Genetic polymorphism of alcohol-metabolizing enzyme and alcohol dependence in Polish men.

Alcohol dependence poses a serious medical and sociological problem. It is influenced by multiple environmental and genetic factors, which may determine differences in alcohol metabolism. Genetic polymorphism of the enzymes involved in alcohol metabolism is highly ethnically and race dependent. The purpose of this study was to investigate the differences, if present, in the allele and genotype frequency of alcohol dehydrogenase 1B (ADH1B), ADH1C and the microsomal ethanol-oxidizing system (MEOS/CYP2E1) between alcohol-dependent individuals and controls and also to determine if these genotypes cause a difference in the age at which the patients become alcohol dependent. The allele and genotype frequencies of ADH1B, ADH1C, and CYP2E1 were determined in 204 alcohol dependent men and 172 healthy volunteers who do not drink alcohol (control group). Genotyping was performed by PCR-RFLP methods on white cell DNA. ADH1B1 (99.3%) and ADH1C1 (62.5%) alleles and ADH1B1/1 (N = 201) and ADH1C1/1 (N = 85) genotypes were statistically more frequent among alcohol-dependent subjects than among controls (99.3 and 62.5%, N = 201 and 85 vs 94.5 and 40.7%, N = 153 and 32, respectively). Differences in the CYP2E1 allele and genotype distribution between groups were not significant.
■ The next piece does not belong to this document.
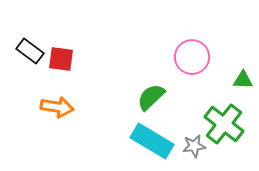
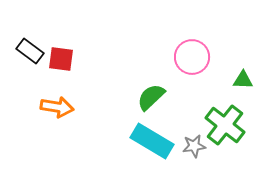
green cross: moved 1 px right, 1 px down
The persons with ADH1C1/1 and CYP2E1c1/c2 genotypes became alcohol dependent at a considerably younger age than the subjects with ADH1C1/2, ADH1C2/2 and CYP2E1c1/c1 genotypes (28.08, 25.67 years vs 36.0, 45.05, 34.45 years, respectively). In the Polish men examined, ADH1C1 and ADH1B1 alleles and ADH1C1/1 and ADH1B1/1 genotypes favor alcohol dependence. The ADH1B2 allele may protect from alcohol dependence. However, subjects with ADH1C1/1 and CYP2E1c1/c2 genotypes become alcohol dependent at a considerably younger age than the subjects with ADH1C1/2, ADH1C2/2 and CYP2E1c1/*c1 genotypes.